Exercise brief: Below are the records; give again exactly the line with "enough to hit our knees, even consider", the line with "fasting for the gift of America and the", and each line that lies between them, and nothing besides.

Data under study:
▼
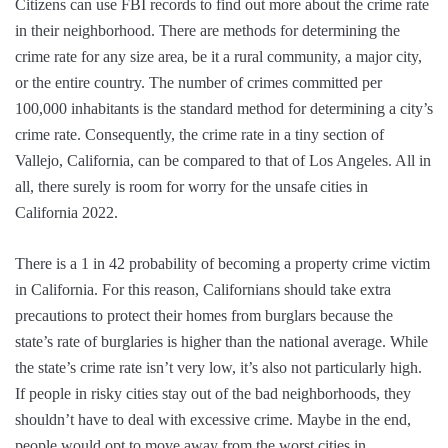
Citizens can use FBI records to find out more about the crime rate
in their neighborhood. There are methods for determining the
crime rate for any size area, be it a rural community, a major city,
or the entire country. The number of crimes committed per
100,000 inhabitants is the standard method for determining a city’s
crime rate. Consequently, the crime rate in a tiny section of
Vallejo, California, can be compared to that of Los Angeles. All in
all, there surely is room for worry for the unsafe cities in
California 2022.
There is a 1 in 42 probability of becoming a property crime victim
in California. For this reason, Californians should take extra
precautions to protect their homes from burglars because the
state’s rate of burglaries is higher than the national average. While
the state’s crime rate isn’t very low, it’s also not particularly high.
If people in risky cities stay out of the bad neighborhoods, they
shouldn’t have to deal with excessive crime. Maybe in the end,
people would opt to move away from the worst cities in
▲
▼
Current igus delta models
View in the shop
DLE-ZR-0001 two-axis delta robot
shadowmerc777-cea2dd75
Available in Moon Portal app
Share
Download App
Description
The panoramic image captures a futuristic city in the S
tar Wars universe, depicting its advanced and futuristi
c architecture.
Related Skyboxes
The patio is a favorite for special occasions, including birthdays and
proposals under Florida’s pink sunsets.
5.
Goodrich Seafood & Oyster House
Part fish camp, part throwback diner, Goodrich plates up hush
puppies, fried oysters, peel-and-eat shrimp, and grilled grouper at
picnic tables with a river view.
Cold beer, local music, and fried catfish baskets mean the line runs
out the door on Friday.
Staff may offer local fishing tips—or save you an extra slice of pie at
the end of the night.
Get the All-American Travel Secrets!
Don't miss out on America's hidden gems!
▲
▼
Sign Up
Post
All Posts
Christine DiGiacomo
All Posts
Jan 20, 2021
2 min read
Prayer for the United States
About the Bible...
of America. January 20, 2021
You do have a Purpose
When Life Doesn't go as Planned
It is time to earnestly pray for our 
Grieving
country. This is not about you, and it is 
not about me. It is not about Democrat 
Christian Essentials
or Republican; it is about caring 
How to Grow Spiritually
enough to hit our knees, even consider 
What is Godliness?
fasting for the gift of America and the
▲
Reply to the task:
enough to hit our knees, even consider 
What is Godliness?
fasting for the gift of America and the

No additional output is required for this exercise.